Or use the newer synchronous interface to get PER + RSSI directly:

extern int8_t bt_ns_rx_start(bt_ns_test_new_rx_para_t *rxpara,
                              bt_ns_test_new_rx_rslt_t *rst,
                              uint32_t delay_ms);

bt_ns_test_new_rx_para_t para = {
    .channel = 8, .pkt_type = 5, .pkt_len = 339, .pkt_payload = 0,
};
bt_ns_test_new_rx_rslt_t rst;
bt_ns_rx_start(&para, &rst, 2000);  /* receive for 2 s, then stop */
LOG_I("err_bit=%d total_bit=%d err_pkt=%d total_pkt=%d rssi=%d",
      rst.err_bit_num, rst.total_bit_num,
      rst.err_pkt_num, rst.total_pkt_num, rst.rssi);

3.7 Notes

  • The comprehensive tester does not recognize this command (SiFli-proprietary vendor); use SiFli_RfTool.
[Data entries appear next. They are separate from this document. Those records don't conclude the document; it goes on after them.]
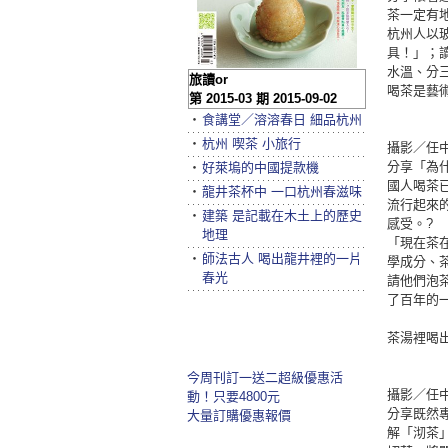
茶一定有
杭州人以
具！」；
水溫、分
旅讀or
喝茶是藝
第 2015-03 期 2015-09-02
‧
食講堂／溶溶春日 細品杭州
‧
杭州 喫茶 小旅行
攝影／任中豪
分享「為
‧
好萊塢的中國提款機
國人喝茶
‧
龍井茶杯中 一口杭州春滋味
流行起來
‧
建築 是記載在木土上的歷史
感受。?
地理
「現在茶
‧
師法古人 喝出龍井裡的一片
學成分、
春光
請他們泡
了百年的
茶湯裡喝
今周刊訂一送二超級優惠活
攝影／任中豪
動！只要4800元
分享既然
大量訂購優惠報價
解「沏茶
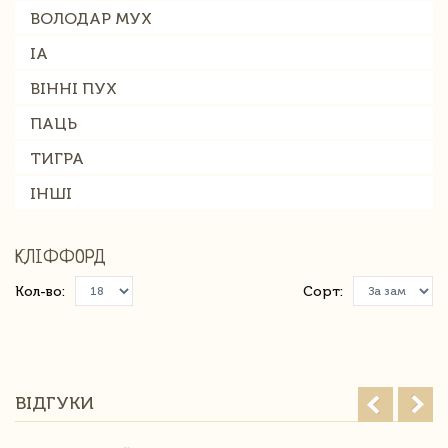
ВОЛОДАР МУХ
ІА
ВІННІ ПУХ
ПАЦЬ
ТИГРА
ІНШІ
КЛІФФОРД
Кол-во:
Сорт:
ВІДГУКИ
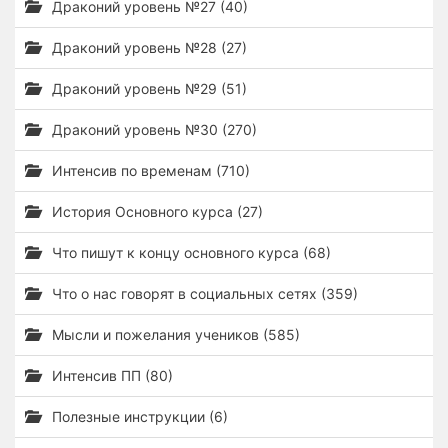
Драконий уровень №27 (40)
Драконий уровень №28 (27)
Драконий уровень №29 (51)
Драконий уровень №30 (270)
Интенсив по временам (710)
История Основного курса (27)
Что пишут к концу основного курса (68)
Что о нас говорят в социальных сетях (359)
Мысли и пожелания учеников (585)
Интенсив ПП (80)
Полезные инструкции (6)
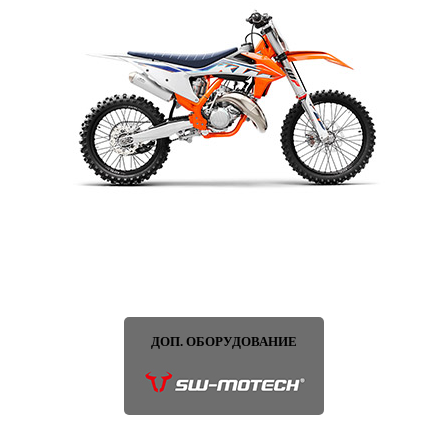
ДОП. ОБОРУДОВАНИЕ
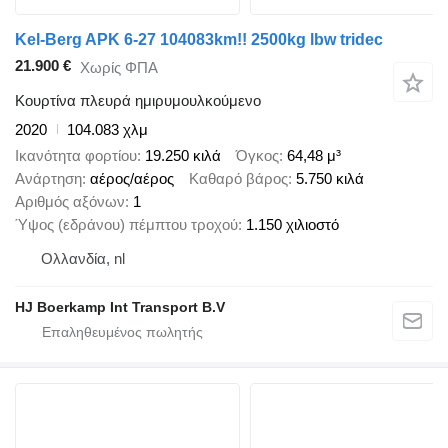
Kel-Berg APK 6-27 104083km!! 2500kg lbw tridec
21.900 €
Χωρίς ΦΠΑ
Κουρτίνα πλευρά ημιρυμουλκούμενο
2020
104.083 χλμ
Ικανότητα φορτίου
19.250 κιλά
Όγκος
64,48 μ³
Ανάρτηση
αέρος/αέρος
Καθαρό βάρος
5.750 κιλά
Αριθμός αξόνων
1
Ύψος (εδράνου) πέμπτου τροχού
1.150 χιλιοστό
Ολλανδία, nl
HJ Boerkamp Int Transport B.V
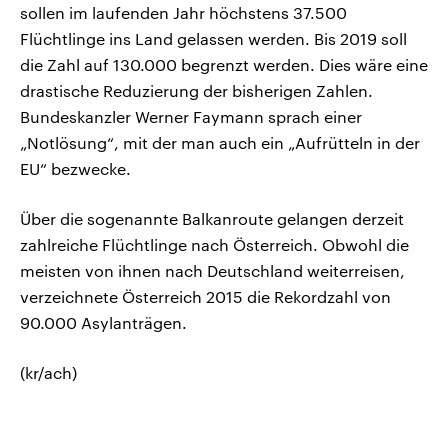
sollen im laufenden Jahr höchstens 37.500
Flüchtlinge ins Land gelassen werden. Bis 2019 soll
die Zahl auf 130.000 begrenzt werden. Dies wäre eine
drastische Reduzierung der bisherigen Zahlen.
Bundeskanzler Werner Faymann sprach einer
„Notlösung“, mit der man auch ein „Aufrütteln in der
EU“ bezwecke.
Über die sogenannte Balkanroute gelangen derzeit
zahlreiche Flüchtlinge nach Österreich. Obwohl die
meisten von ihnen nach Deutschland weiterreisen,
verzeichnete Österreich 2015 die Rekordzahl von
90.000 Asylanträgen.
(kr/ach)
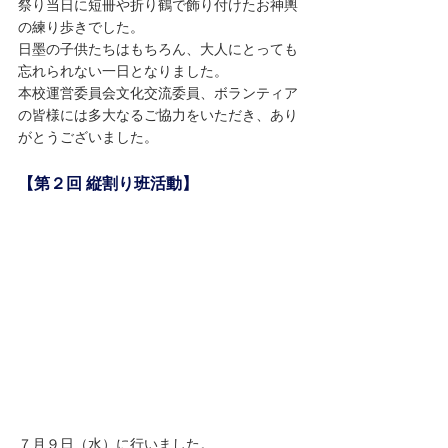
祭り当日に短冊や折り鶴で飾り付けたお神輿
の練り歩きでした。
日墨の子供たちはもちろん、大人にとっても
忘れられない一日となりました。
本校運営委員会文化交流委員、ボランティア
の皆様には多大なるご協力をいただき、あり
がとうございました。
【第２回 縦割り班活動】
７月９日（水）に行いました。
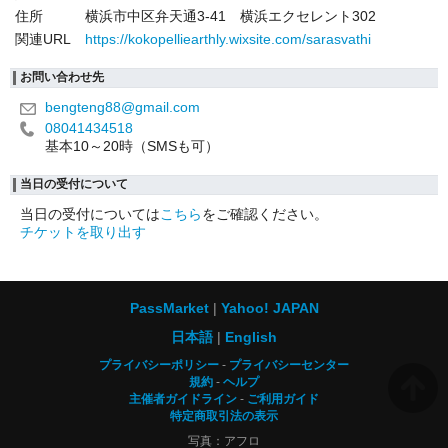
住所
横浜市中区弁天通3-41 横浜エクセレント302
関連URL
https://kokopelliearthly.wixsite.com/sarasvathi
お問い合わせ先
bengteng88@gmail.com
08041434518
基本10～20時（SMSも可）
当日の受付について
当日の受付については
こちら
をご確認ください。
チケットを取り出す
PassMarket
Yahoo! JAPAN
日本語
English
プライバシーポリシー
プライバシーセンター
規約
ヘルプ
主催者ガイドライン
ご利用ガイド
特定商取引法の表示
写真：アフロ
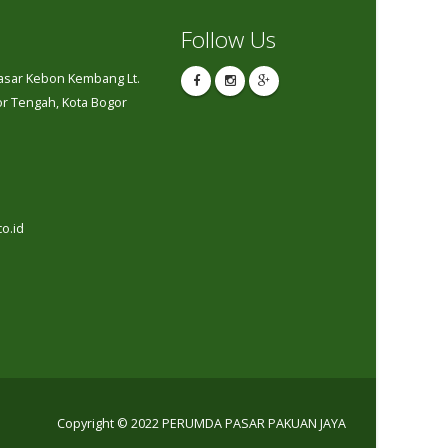
Follow Us
Pasar Kebon Kembang Lt.
gor Tengah, Kota Bogor
o.id
Copyright © 2022 PERUMDA PASAR PAKUAN JAYA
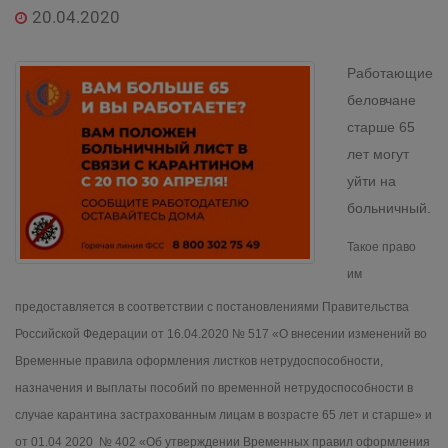
20.04.2020
Работающие
беловчане
старше 65
лет могут
уйти на
больничный.
Такое право
им
предоставляется в соответствии с постановлениями Правительства
Российской Федерации от 16.04.2020 № 517 «О внесении изменений во
Временные правила оформления листков нетрудоспособности,
назначения и выплаты пособий по временной нетрудоспособности в
случае карантина застрахованным лицам в возрасте 65 лет и старше» и
от 01.04 2020 № 402 «Об утверждении Временных правил оформления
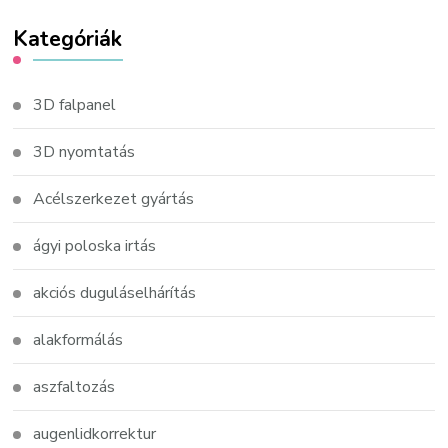
Kategóriák
3D falpanel
3D nyomtatás
Acélszerkezet gyártás
ágyi poloska irtás
akciós duguláselhárítás
alakformálás
aszfaltozás
augenlidkorrektur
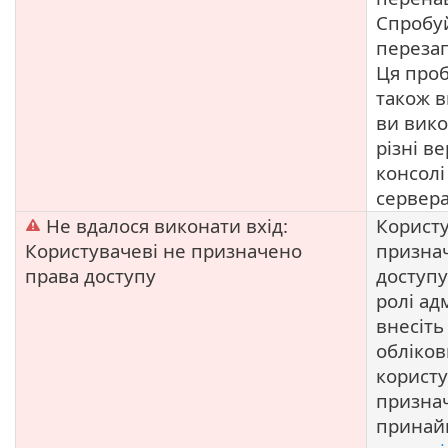
Спробу
перезап
Ця про
також в
ви вико
різні ве
консолі
сервера
Не вдалося виконати вхід:
Користу
Користувачеві не призначено
призна
права доступу
доступу
ролі ад
внесіть
обліков
користу
призна
принай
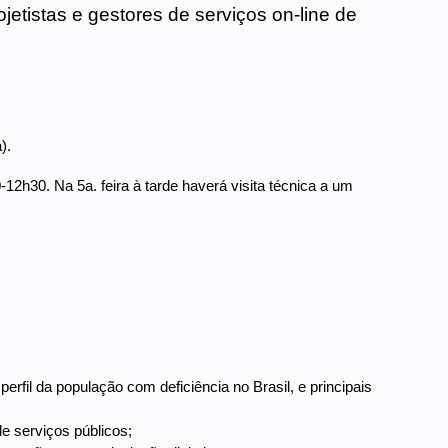
ojetistas e gestores de serviços on-line de
).
12h30. Na 5a. feira à tarde haverá visita técnica a um
perfil da população com deficiência no Brasil, e principais
de serviços públicos;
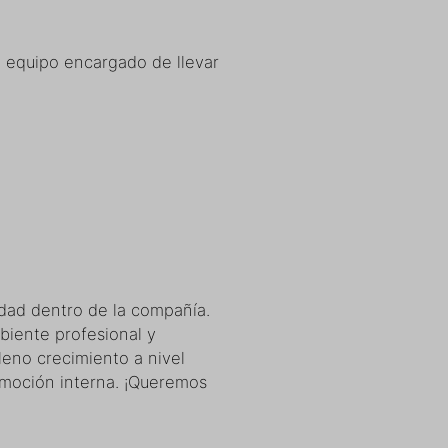
el equipo encargado de llevar
idad dentro de la compañía.
biente profesional y
leno crecimiento a nivel
omoción interna. ¡Queremos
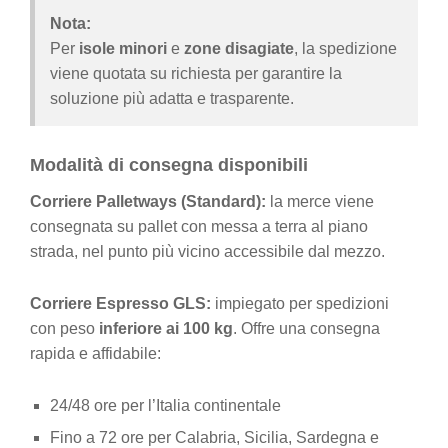
Nota:
Per
isole minori
e
zone disagiate
, la spedizione
viene quotata su richiesta per garantire la
soluzione più adatta e trasparente.
Modalità di consegna disponibili
Corriere Palletways (Standard):
la merce viene
consegnata su pallet con messa a terra al piano
strada, nel punto più vicino accessibile dal mezzo.
Corriere Espresso GLS:
impiegato per spedizioni
con peso
inferiore ai 100 kg
. Offre una consegna
rapida e affidabile:
24/48 ore per l’Italia continentale
Fino a 72 ore per Calabria, Sicilia, Sardegna e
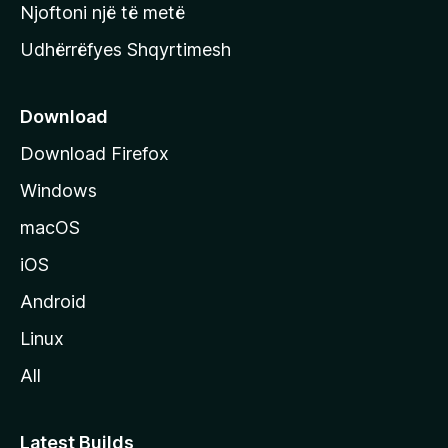
y
Njoftoni një të metë
r
Udhërrëfyes Shqyrtimesh
ë
s
e
Download
e
Download Firefox
M
Windows
o
z
macOS
i
iOS
l
l
Android
a
Linux
-
All
s
Latest Builds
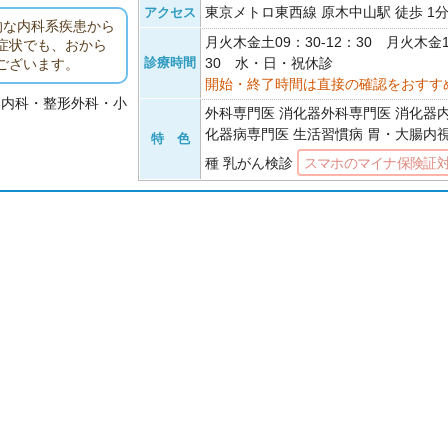
東京メトロ東西線 原木中山駅 徒歩 1
アクセス
的な内科系疾患から
月火木金土09：30-12：30 月火木金1
症状でも、おから
診療時間
30 水・日・祝休診
ございます。
開始・終了時間は直接の確認をおすす
器内科・整形外科・小
外科専門医 消化器外科専門医 消化器
化器病専門医 生活習慣病 胃・大腸内
特 色
種 乳がん検診
スマホのマイナ保険証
  • You must ENTER before TX/RX, STOP before switching between TX and RX, and EXIT last. An incorrect state machine will cause errors.

4. BLE Non-Signaling Test (SIG DTM)

4.1 Topology

All BLE RF testing is done by sending 3 HCI commands (LE_Transmitter_Test / LE_Receiver_Test / LE_Test_End) over the serial link between the DUT and the comprehensive tester. On the firmware side there is only this one path: switching the UART to HCI pass-through:

../_images/ble_signaling_test.png

BLE DTM test topology

The DUT and the comprehensive tester are connected over serial; the tester sends HCI commands to drive the DUT into TX/RX. The RF test tool on the PC controls both the DUT’s and the tester’s transmit/receive at the same time.

4.2 How to use

Option

Call

FinSH

bt_rftest bletx / bt_rftest blerx / bt_rftest btstop (shared stop) / bt_rftest exit

API

ble_enter_dut_mode(ble_dut_mode_t *)

Standard HCI (via UART pass-through)

HCI_LE_Transmitter_Test (0x201E) / HCI_LE_Receiver_Test v2 (0x2033) / HCI_LE_Test_End (0x201F)

Header: bf0_ble_common.h

4.3 Data structures

typedef struct {
    uint8_t operation;       // GAPM_LE_TEST_TX_START / RX_START / STOP
    uint8_t channel;         // 0..39 (0=2402MHz, 19=2440MHz, 39=2480MHz)
    uint8_t tx_data_length;  // TX only, 0..255
    uint8_t tx_pkt_payload;  // TX only, gap_pkt_pld_type
    uint8_t phy;             // 1=1M, 2=2M, 3=Coded
    uint8_t modulation_idx;  // RX only, 0=standard, 1=stable
} ble_dut_mode_t;

enum gap_pkt_pld_type {
    GAP_PKT_PLD_PRBS9                = 0,  // default, common on the production line
    GAP_PKT_PLD_REPEATED_11110000    = 1,  // for measuring modulation Δf1/Δf2
    GAP_PKT_PLD_REPEATED_10101010    = 2,  // for measuring carrier frequency offset
    GAP_PKT_PLD_PRBS15               = 3,
    /* also all-0, all-1, F0/0F, AA/55, etc. */
};

4.4 Sending directly via the API

Both bt_enter_no_signal_dut_mode and ble_enter_dut_mode are asynchronous (implementations in bf0_bt_common.c:769 / :793). The two commands are posted to two different task queues, COMMON and GAPM respectively, so you cannot assume they complete serially in call order. Completion events:

  • ENTER done -> BT_NS_DUT_RSP (op == BT_TEST_OP_ENTER_TEST)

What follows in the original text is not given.